I have friends who love the concept of giant, armored robots. I, personally, dislike the concept. For one thing, most of them are simply too big to be even halfway believable without incredibly advanced materials, but even with those, the truth is that for the money and maintenance you would expend on one giant humanoid mech, you could build a tank battalion with a fighter squadron for close air support that would a) take down a comparable mech and b) not be rendered useless by a single malfunctioning joint.
However, during the discussion, I realized that the reasons I hated Pacific Rim had nothing to do with its blatant mech fanboyism.
First, it violated what, to me, is a cardinal rule of good science-fiction storytelling. It’s a variant of something the Russian playwright Chekhov said: If a gun is on the stage in Act I, it has to be used by Act III. My variant on this for SF is this: If you’re going to tell us that some piece of machinery or battleship or whatever is incredibly super badass, you have to show it being badass. Not just tell us this, and then have it crumple like toilet paper. We were told that there was this super awesome Chinese mech, and this super awesome Australian mech, and they serve no purpose other than to be kaiju chew toys in the climactic battle. This was not necessary. Each mech could have been shown taking a kaiju down easily, and then being battered into scrap by more (or more dangerous) kaiju than had been previously encountered, exactly as we see the Death Star detonate Alderaan and then get taken down by the Rebels.
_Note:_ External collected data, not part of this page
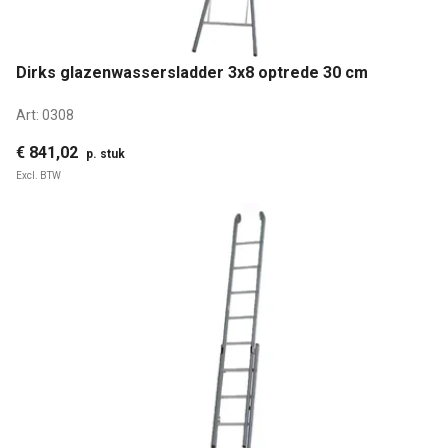
Dirks glazenwassersladder 3x8 optrede 30 cm
Art:
0308
€ 841,02
p. stuk
Excl. BTW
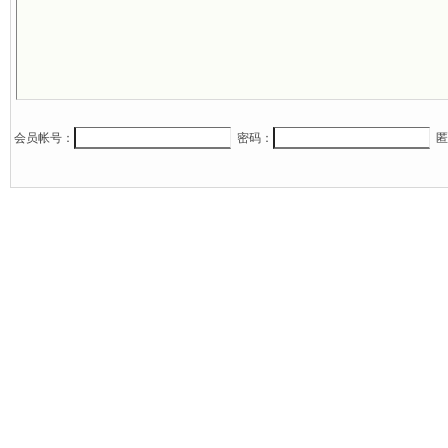
会员帐号：
密码：
匿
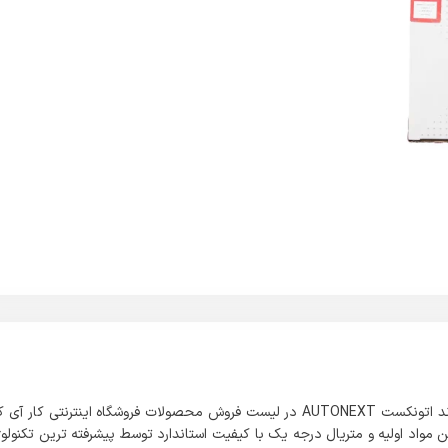
این محصولی که مشاهده می فرمائید با نام اویل پمپ مخصوص 405 برند اتونکست AUTONEXT در لیست فروش محصولات فروشگاه اینترنتی کار آ
مواد اولیه و متریال درجه یک با کیفیت استاندارد توسط پیشرفته ترین تکنولو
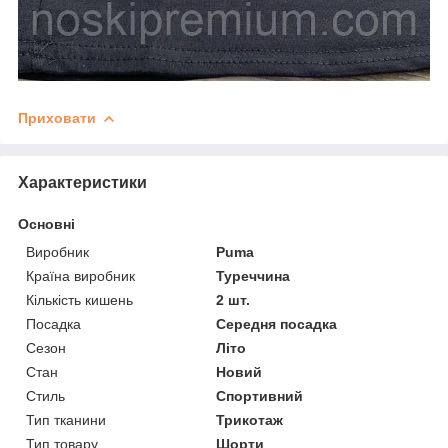
Приховати
Характеристики
Основні
Виробник
Puma
Країна виробник
Туреччина
Кількість кишень
2 шт.
Посадка
Середня посадка
Сезон
Літо
Стан
Новий
Стиль
Спортивний
Тип тканини
Трикотаж
Тип товару
Шорти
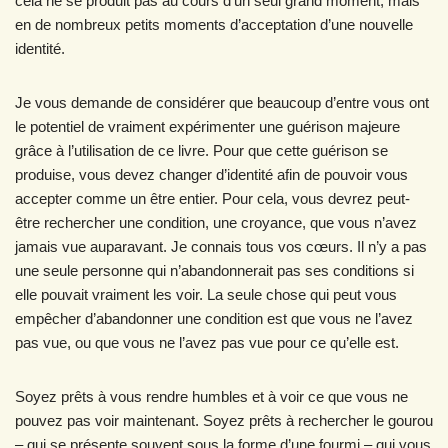
cela ne se produit pas au cours d’un seul grand moment, mais
en de nombreux petits moments d’acceptation d’une nouvelle
identité.
Je vous demande de considérer que beaucoup d’entre vous ont
le potentiel de vraiment expérimenter une guérison majeure
grâce à l’utilisation de ce livre. Pour que cette guérison se
produise, vous devez changer d’identité afin de pouvoir vous
accepter comme un être entier. Pour cela, vous devrez peut-
être rechercher une condition, une croyance, que vous n’avez
jamais vue auparavant. Je connais tous vos cœurs. Il n’y a pas
une seule personne qui n’abandonnerait pas ses conditions si
elle pouvait vraiment les voir. La seule chose qui peut vous
empêcher d’abandonner une condition est que vous ne l’avez
pas vue, ou que vous ne l’avez pas vue pour ce qu’elle est.
Soyez prêts à vous rendre humbles et à voir ce que vous ne
pouvez pas voir maintenant. Soyez prêts à rechercher le gourou
– qui se présente souvent sous la forme d’une fourmi – qui vous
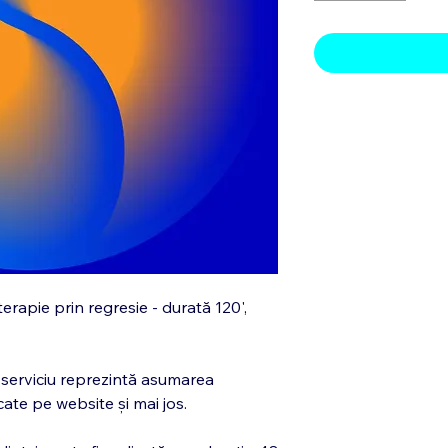
erapie prin regresie - durată 120',
 serviciu reprezintă asumarea
cate pe website și mai jos.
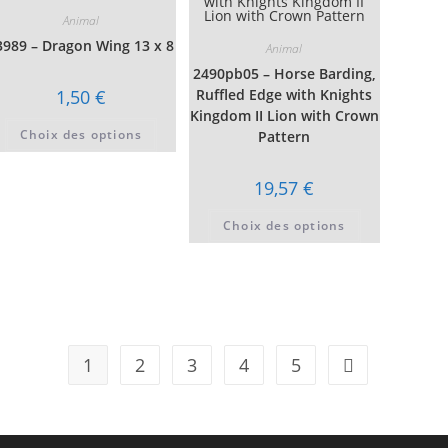
peuvent
sur
être
Animal
la
choisies
page
3989 – Dragon Wing 13 x 8
t
sur
Animal
du
la
produit
2490pb05 – Horse Barding,
page
du
1,50
€
Ruffled Edge with Knights
produit
Kingdom II Lion with Crown
Ce
Choix des options
Pattern
produit
a
t
plusieurs
variations.
19,57
€
urs
Les
ons.
options
Ce
peuvent
Choix des options
s
produit
être
t
a
choisies
plusieurs
sur
es
variations.
la
Les
page
options
du
peuvent
produit
être
t
choisies
sur
1
2
3
4
5
la
page
du
produit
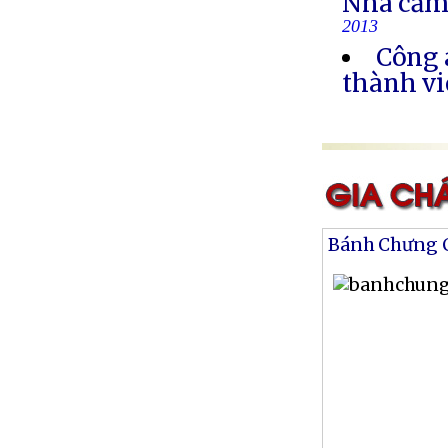
Nhà cầm
2013
Công 
thành vi
Bánh Chưng 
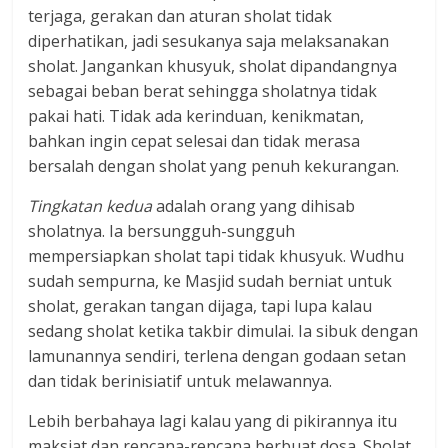
terjaga, gerakan dan aturan sholat tidak
diperhatikan, jadi sesukanya saja melaksanakan
sholat. Jangankan khusyuk, sholat dipandangnya
sebagai beban berat sehingga sholatnya tidak
pakai hati. Tidak ada kerinduan, kenikmatan,
bahkan ingin cepat selesai dan tidak merasa
bersalah dengan sholat yang penuh kekurangan.
Tingkatan kedua
adalah orang yang dihisab
sholatnya. Ia bersungguh-sungguh
mempersiapkan sholat tapi tidak khusyuk. Wudhu
sudah sempurna, ke Masjid sudah berniat untuk
sholat, gerakan tangan dijaga, tapi lupa kalau
sedang sholat ketika takbir dimulai. Ia sibuk dengan
lamunannya sendiri, terlena dengan godaan setan
dan tidak berinisiatif untuk melawannya.
Lebih berbahaya lagi kalau yang di pikirannya itu
maksiat dan rencana-rencana berbuat dosa. Sholat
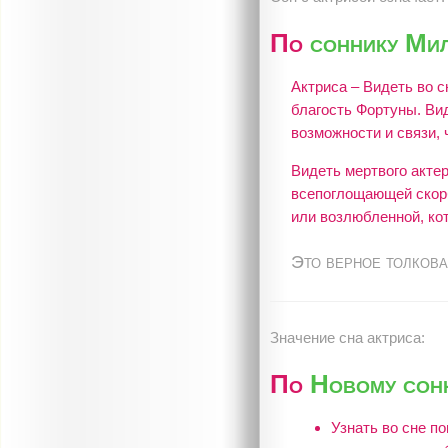
По
соннику Ми
Актриса – Видеть во 
благость Фортуны. Вид
возможности и связи, 
Видеть мертвого актер
всепоглощающей скорби
или возлюбленной, ко
Это верное толкова
Значение сна актриса:
По
Новому сонн
Узнать во сне п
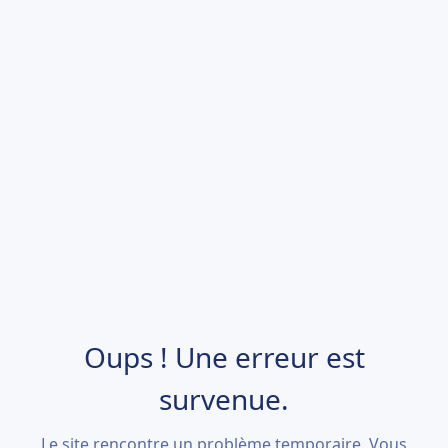
Oups ! Une erreur est
survenue.
Le site rencontre un problème temporaire. Vous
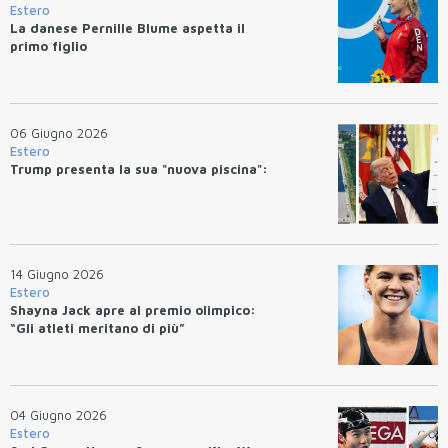
Estero
La danese Pernille Blume aspetta il
primo figlio
06 Giugno 2026
Estero
Trump presenta la sua "nuova piscina":
14 Giugno 2026
Estero
Shayna Jack apre al premio olimpico:
“Gli atleti meritano di più”
04 Giugno 2026
Estero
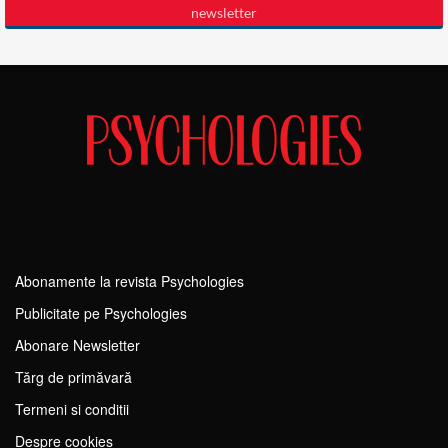
Abonamente la revista Psychologies
Publicitate pe Psychologies
Abonare Newsletter
Tărg de primăvară
Termeni si conditii
Despre cookies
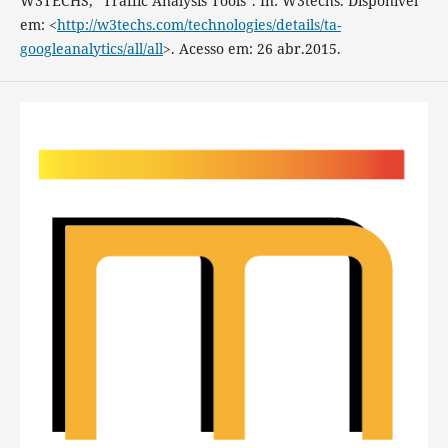
W3TECHS, “Traffic Analysis Tools”. In: W3techs. Disponível
em: <
http://w3techs.com/technologies/details/ta-
googleanalytics/all/all
>. Acesso em: 26 abr.2015.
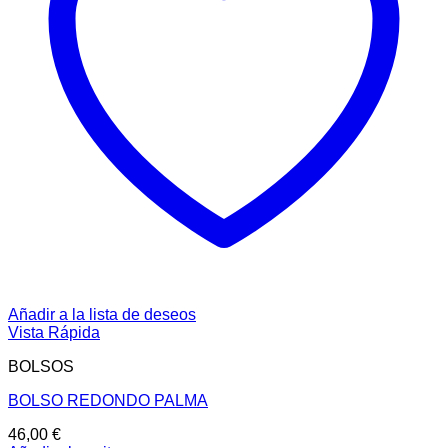
Añadir a la lista de deseos
Vista Rápida
BOLSOS
BOLSO REDONDO PALMA
46,00
€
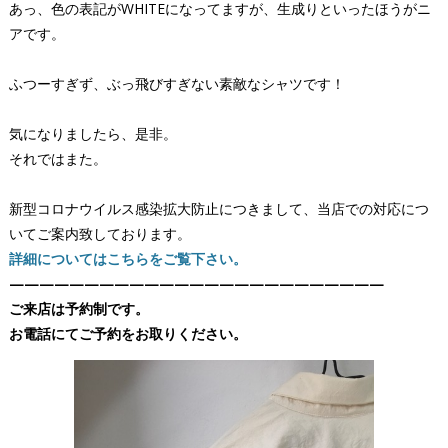
あっ、色の表記がWHITEになってますが、生成りといったほうがニ
アです。
ふつーすぎず、ぶっ飛びすぎない素敵なシャツです！
気になりましたら、是非。
それではまた。
新型コロナウイルス感染拡大防止につきまして、当店での対応につ
いてご案内致しております。
詳細についてはこちらをご覧下さい。
—————————————————————————
ご来店は予約制です。
お電話にてご予約をお取りください。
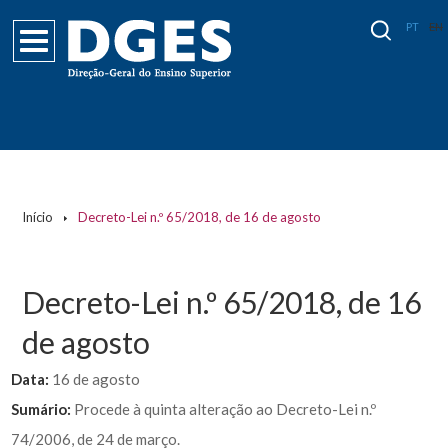
PT
EN
Início
Decreto-Lei n.º 65/2018, de 16 de agosto
Decreto-Lei n.º 65/2018, de 16
de agosto
Data:
16 de agosto
Sumário:
Procede à quinta alteração ao Decreto-Lei n.º
74/2006, de 24 de março.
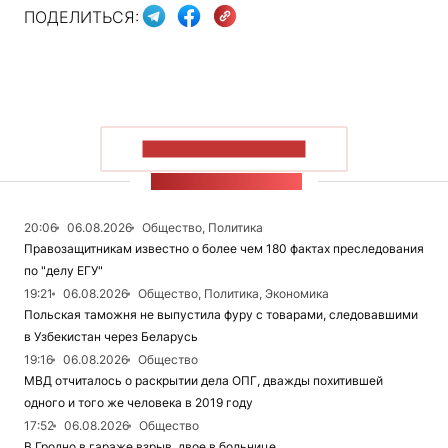
ПОДЕЛИТЬСЯ:
ПОКАЗАТЬ БОЛЬШЕ
ЛЕНТА НОВОСТЕЙ
20:06
06.08.2026
Общество, Политика
Правозащитникам известно о более чем 180 фактах преследования
по "делу ЕГУ"
19:21
06.08.2026
Общество, Политика, Экономика
Польская таможня не выпустила фуру с товарами, следовавшими
в Узбекистан через Беларусь
19:16
06.08.2026
Общество
МВД отчиталось о раскрытии дела ОПГ, дважды похитившей
одного и того же человека в 2019 году
17:52
06.08.2026
Общество
В Гродно в гараже взрыв, двое в больнице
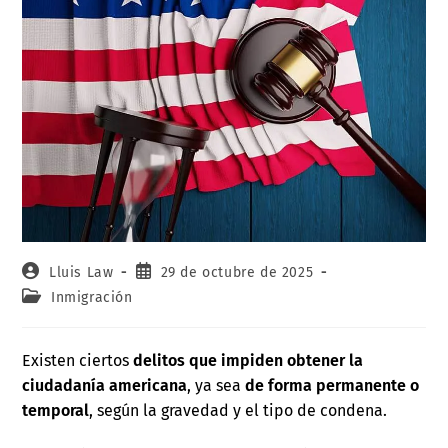
Lluis Law
29 de octubre de 2025
Inmigración
Existen ciertos
delitos que impiden obtener la
ciudadanía americana
, ya sea
de forma permanente o
temporal
, según la gravedad y el tipo de condena.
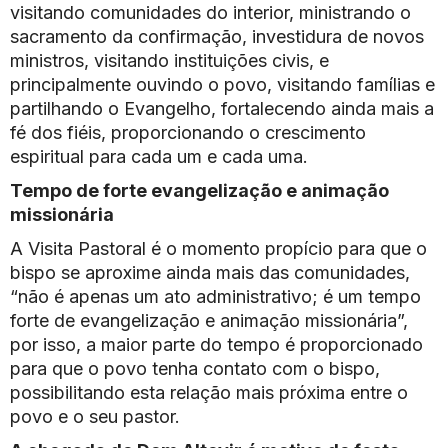
visitando comunidades do interior, ministrando o
sacramento da confirmação, investidura de novos
ministros, visitando instituições civis, e
principalmente ouvindo o povo, visitando famílias e
partilhando o Evangelho, fortalecendo ainda mais a
fé dos fiéis, proporcionando o crescimento
espiritual para cada um e cada uma.
Tempo de forte evangelização e animação
missionária
A Visita Pastoral é o momento propício para que o
bispo se aproxime ainda mais das comunidades,
“não é apenas um ato administrativo; é um tempo
forte de evangelização e animação missionária”,
por isso, a maior parte do tempo é proporcionado
para que o povo tenha contato com o bispo,
possibilitando esta relação mais próxima entre o
povo e o seu pastor.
Second, and most ridiculous, they use a nuclear weapon to close the rift the kaiju are coming through, and yet no one ever thinks to use nuclear weapons on the kaiju themselves, despite the fact that the kaiju mostly materialize in the Pacific and then start heading toward cities? Someone should at least have tried this. And before anyone says that this would have been dangerous to the planet, just stop before you embarrass yourselves. Where do you think the vast majority of US nuclear weapons tests happened during the Cold War? Literally thousands of nuclear weapons have been detonated in the Pacific, with few to zero ill effects on the planet.
Pacific Rim is a blatant attempt to use a terrible, but cool-looking solution to a problem. It’s like having mounted knights go fight ISIS in 2018. I grant you that the actual solution, having satellites warning uniformed men in bunkers that it was time to launch nuclear air or sea strikes against kaiju, would not have been anything like as cool to watch. But it would have been far less stupid.